We further explored the molecular mechanism by which KIF26B regulates paclitaxel resistance in ovarian cancer. Previous studies have shown that in malignant tumors such as gastric cancer and liver cancer, KIF26B can promote tumor cell proliferation and metastasis by activating the PIK3CA/AKT gene and its related pathway [
27,
28,
29]. Meanwhile, PIK3CA can regulate tumor cell nutrient uptake by inhibiting SLC7A11 expression, suggesting a potential negative regulatory relationship between KIF26B and SLC7A11 in tumor tissues [
31]. As a key amino acid transporter, SLC7A11 is involved in glutamine uptake and intracellular glutathione synthesis, which can enhance cellular antioxidant capacity and protect tumor cells from oxidative stress damage induced by chemotherapeutic drugs [
32]. Therefore, we conducted a correlation analysis of KIF26B and SLC7A11 expression. The results revealed no correlation between the two genes in sensitive tissues but a potential negative correlation in drug-resistant tissues. Further combined prognostic analysis demonstrated that the coexpression levels of KIF26B and SLC7A11 are closely related to patient prognosis of ovarian cancer. Specifically, patients with high KIF26B expression and low SLC7A11 expression had significantly poorer survival rates. These findings indicate that KIF26B and SLC7A11 may jointly contribute to ovarian cancer progression and drug resistance regulation, thereby affecting patient outcomes. Similarly, SLC7A11 plays a critical role in the oxidative stress response and survival of tumor cells, and its expression level has been confirmed to be associated with poor prognosis in several cancers [
33,
34], as well as with poor prognosis and paclitaxel resistance in ovarian cancer [
11,
35]. To further clarify the regulatory association between KIF26B and SLC7A11 in paclitaxel resistance of ovarian cancer, we conducted functional analyses, and the results further implicated SLC7A11 in the KIF26B-mediated cellular response to paclitaxel in ovarian cancer cells. The results of molecular docking experiments showed that the top docking score of the KIF26B and SLC7A11 docking model was −6904.19, suggesting a favorable predicted direct interaction between the two. Collectively, these results provide structural support for a potential direct association between KIF26B and SLC7A11. Nonetheless, on the basis of our findings, further exploration is needed to elucidate the specific roles of KIF26B and SLC7A11 in ovarian cancer.

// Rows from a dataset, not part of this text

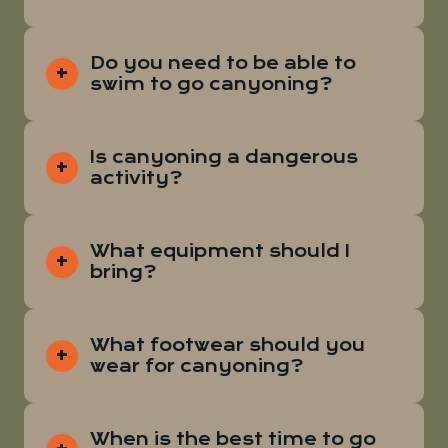
Do you need to be able to
swim to go canyoning?
Is canyoning a dangerous
activity?
What equipment should I
bring?
What footwear should you
wear for canyoning?
When is the best time to go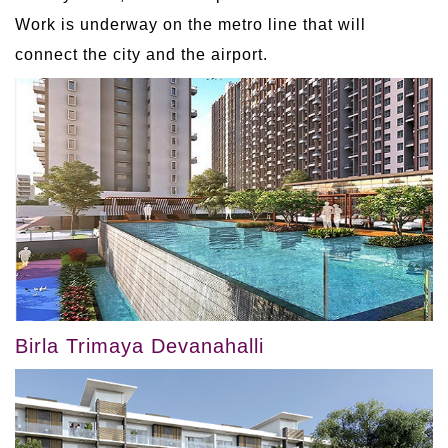
Work is underway on the metro line that will
connect the city and the airport.
Birla Trimaya Devanahalli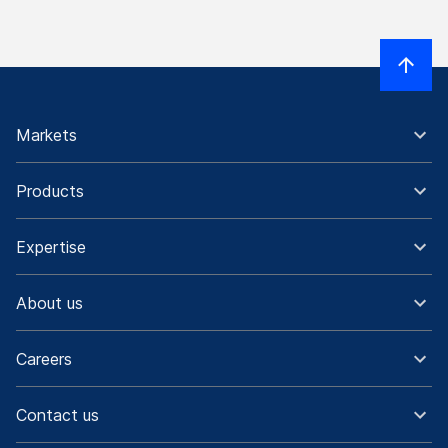
Markets
Products
Expertise
About us
Careers
Contact us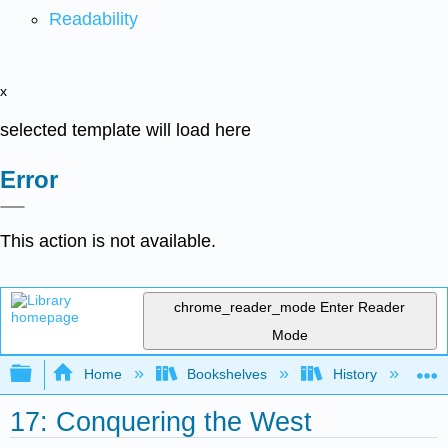
Readability
x
selected template will load here
Error
This action is not available.
chrome_reader_mode
Enter Reader
Mode
Expand/collapse global hierarchy
Home
Bookshelves
History
N
17: Conquering the West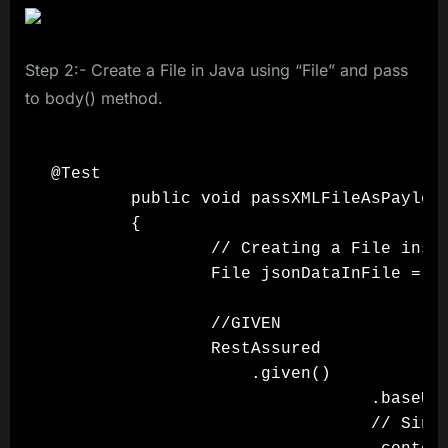
Step 2:- Create a File in Java using “File” and pass
to body() method.
@Test

        public void passXMLFileAsPayload
        {

                // Creating a File insta
                File jsonDataInFile = ne
                //GIVEN

                RestAssured

                    .given()

                                .baseUri
                                // Since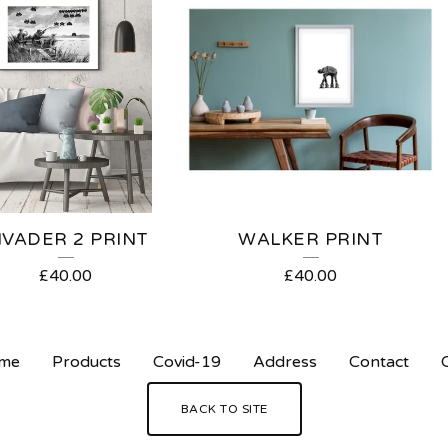
NVADER 2 PRINT
WALKER PRINT
£
40.00
£
40.00
me
Products
Covid-19
Address
Contact
BACK TO SITE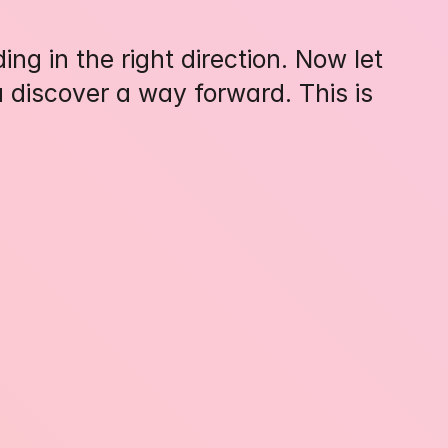
ng in the right direction. Now let 
 discover a way forward. This is 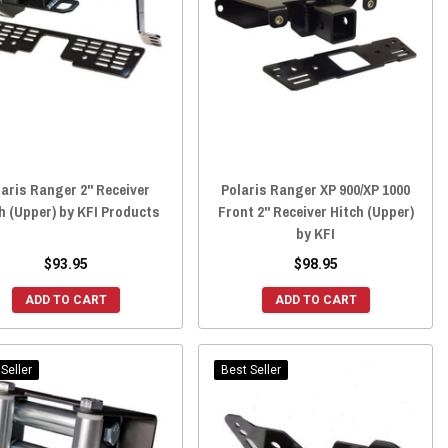
laris Ranger 2" Receiver
Polaris Ranger XP 900/XP 1000
h (Upper) by KFI Products
Front 2" Receiver Hitch (Upper)
by KFI
$93.95
$98.95
ADD TO CART
ADD TO CART
Seller
Best Seller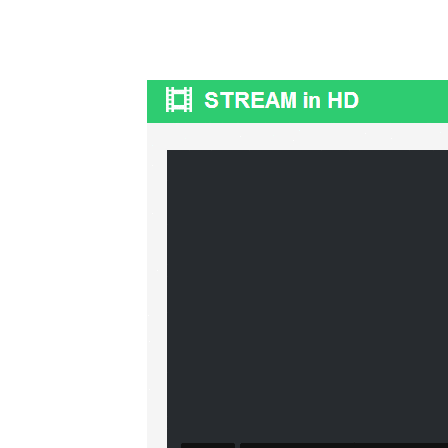
OpenHazards.com
Earthquake Forecasting and Hazard Analysi
Main
Prepare
Explore
OH Community
Web Ap
tOdAy 17/07/2016
Sun, 07/17/2016 - 07:58
tOdAy 17/07/2016
tomeami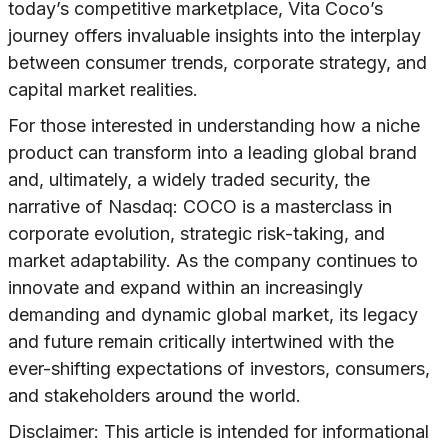
today’s competitive marketplace, Vita Coco’s
journey offers invaluable insights into the interplay
between consumer trends, corporate strategy, and
capital market realities.
For those interested in understanding how a niche
product can transform into a leading global brand
and, ultimately, a widely traded security, the
narrative of Nasdaq: COCO is a masterclass in
corporate evolution, strategic risk-taking, and
market adaptability. As the company continues to
innovate and expand within an increasingly
demanding and dynamic global market, its legacy
and future remain critically intertwined with the
ever-shifting expectations of investors, consumers,
and stakeholders around the world.
Disclaimer: This article is intended for informational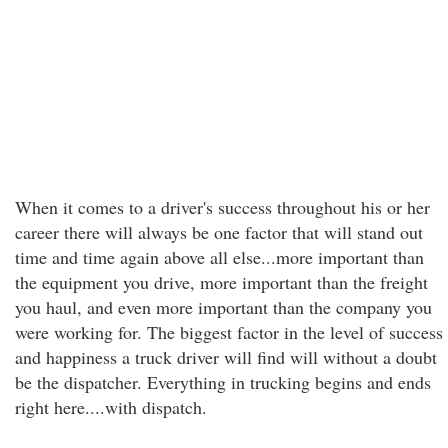
When it comes to a driver's success throughout his or her
career there will always be one factor that will stand out
time and time again above all else...more important than
the equipment you drive, more important than the freight
you haul, and even more important than the company you
were working for. The biggest factor in the level of success
and happiness a truck driver will find will without a doubt
be the dispatcher. Everything in trucking begins and ends
right here....with dispatch.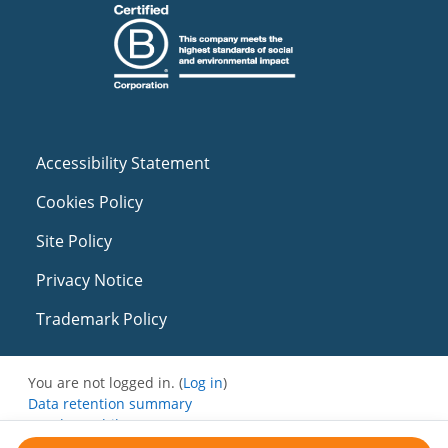
Accessibility Statement
Cookies Policy
Site Policy
Privacy Notice
Trademark Policy
You are not logged in. (
Log in
)
Data retention summary
Get the mobile app
Switch to the standard theme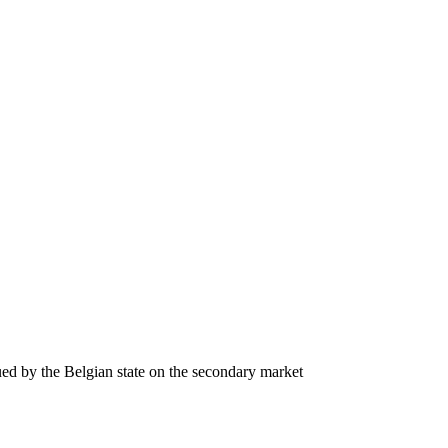
ssued by the Belgian state on the secondary market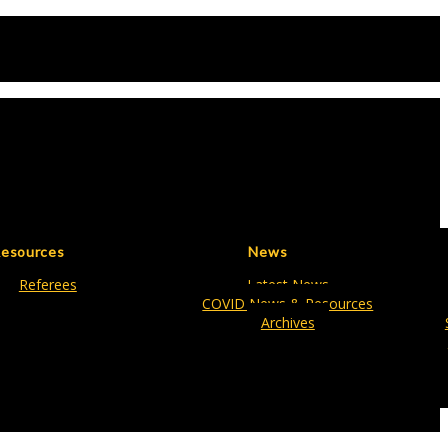
esources
News
Referees
Latest News
COVID News & Resources
Archives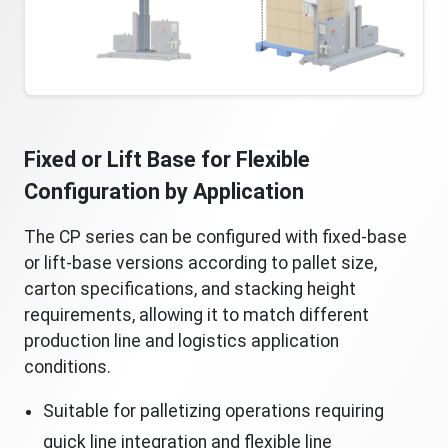
Fixed or Lift Base for Flexible
Configuration by Application
The CP series can be configured with fixed-base
or lift-base versions according to pallet size,
carton specifications, and stacking height
requirements, allowing it to match different
production line and logistics application
conditions.
Suitable for palletizing operations requiring
quick line integration and flexible line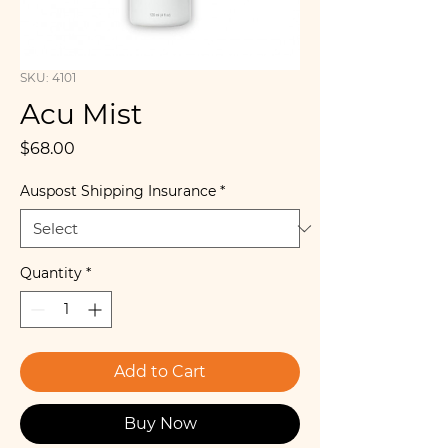
SKU: 4101
Acu Mist
Price
$68.00
Auspost Shipping Insurance
*
Quantity
*
Add to Cart
Buy Now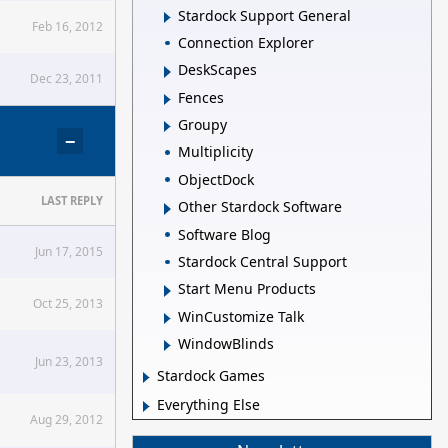
Stardock Support General
Feb 16, 2012
Connection Explorer
DeskScapes
Dec 23, 2011
Fences
Groupy
−
Multiplicity
ObjectDock
LAST REPLY
Other Stardock Software
Software Blog
Jun 17, 2015
Stardock Central Support
Start Menu Products
Oct 25, 2013
WinCustomize Talk
WindowBlinds
Jun 23, 2013
Stardock Games
Everything Else
Aug 29, 2012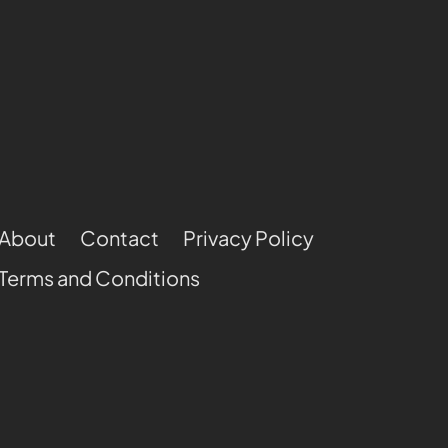
About
Contact
Privacy Policy
Terms and Conditions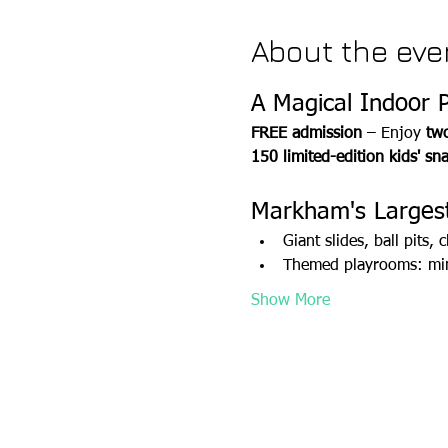
About the eve
A Magical Indoor 
FREE admission
 – Enjoy 
two
150 limited-edition kids' sn
Markham's Largest
Giant slides, ball pits
Themed playrooms: mini
Show More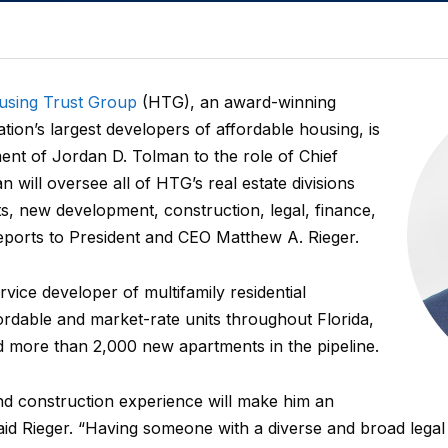
using Trust Group
(HTG), an award-winning
ation’s largest developers of affordable housing, is
nt of Jordan D. Tolman to the role of Chief
 will oversee all of HTG’s real estate divisions
nts, new development, construction, legal, finance,
ports to President and CEO Matthew A. Rieger.
vice developer of multifamily residential
rdable and market-rate units throughout Florida,
d more than 2,000 new apartments in the pipeline.
and construction experience will make him an
said Rieger. “Having someone with a diverse and broad lega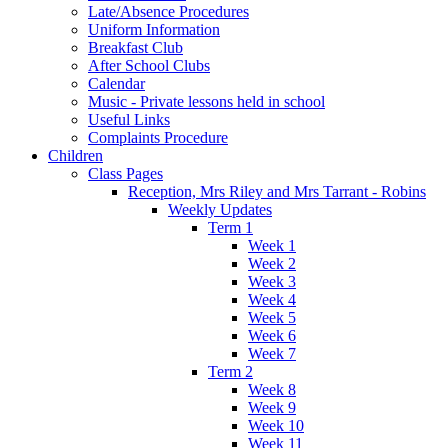
Late/Absence Procedures
Uniform Information
Breakfast Club
After School Clubs
Calendar
Music - Private lessons held in school
Useful Links
Complaints Procedure
Children
Class Pages
Reception, Mrs Riley and Mrs Tarrant - Robins
Weekly Updates
Term 1
Week 1
Week 2
Week 3
Week 4
Week 5
Week 6
Week 7
Term 2
Week 8
Week 9
Week 10
Week 11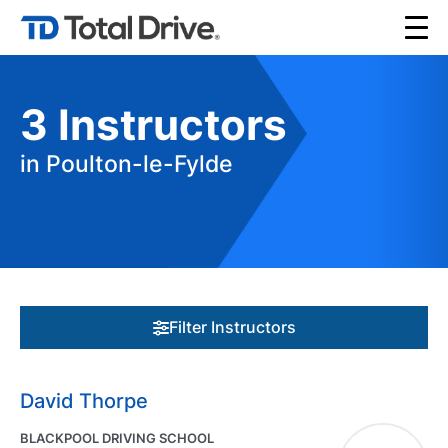
3
Instructors
in Poulton-le-Fylde
Filter Instructors
David Thorpe
BLACKPOOL DRIVING SCHOOL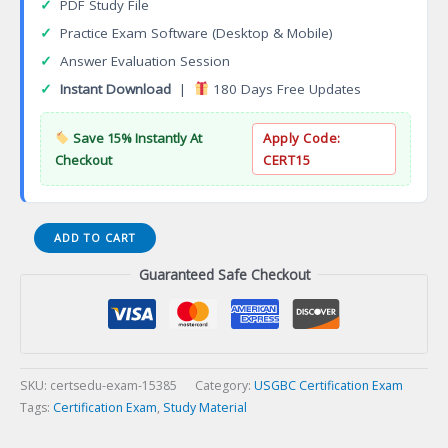
✓
PDF Study File
✓
Practice Exam Software (Desktop & Mobile)
✓
Answer Evaluation Session
✓
Instant Download
|
180 Days Free Updates
Save 15% Instantly At
Apply Code:
Checkout
CERT15
TRUE
ADD TO CART
Advisor
Guaranteed Safe Checkout
Certificate
Program
Certification
Exam
quantity
SKU:
certsedu-exam-15385
Category:
USGBC Certification Exam
Tags:
Certification Exam
,
Study Material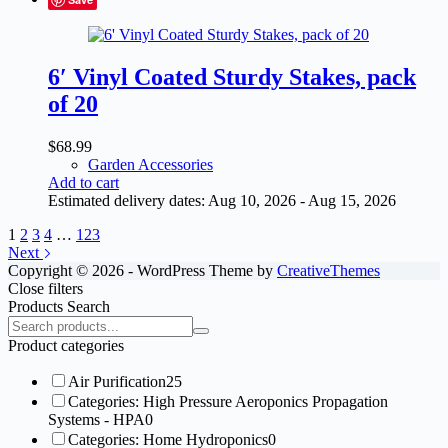
6′ Vinyl Coated Sturdy Stakes, pack
of 20
$
68.99
Garden Accessories
Add to cart
Estimated delivery dates: Aug 10, 2026 - Aug 15, 2026
1
2
3
4
…
123
Next
Copyright © 2026 - WordPress Theme by
CreativeThemes
Close filters
Products Search
Search
products:
Product categories
Air Purification
25
Categories: High Pressure Aeroponics Propagation
Systems - HPA
0
Categories: Home Hydroponics
0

Taken together, our work has significant clinical implications, as paclitaxel is among the frontline drugs for ovarian cancer and paclitaxel resistance is a major challenge in treatment efficacy. KIF26B knockdown may not only restore paclitaxel efficacy but also offer a new therapeutic target for patients with drug-resistant ovarian cancer. However, this study has certain limitations. While this study provides preliminary evidence for the interaction between KIF26B and SLC7A11 in paclitaxel resistance, the specific molecular mechanisms underlying this interaction remain unclear and require further investigation. In particular, targeted experimental validation should be performed to verify the potential physical association KIF26B and SLC7A11 proteins, which is essential for corroborating the interaction tendency predicted by bioinformatic docking analysis. Future studies should focus on validating these findings in vivo, exploring the roles of KIF26B and SLC7A11 in the tumour microenvironment, and investigating their potential involvement in resistance to other chemotherapeutic agents. Additionally, clinical sample validation of KIF26B and SLC7A11 regulation is needed to confirm and expand upon our findings. Furthermore, incorporating more clinical data will help clarify the role of KIF26B and SLC7A11 in paclitaxel resistance, advancing the development of personalized treatment strategies for ovarian cancer.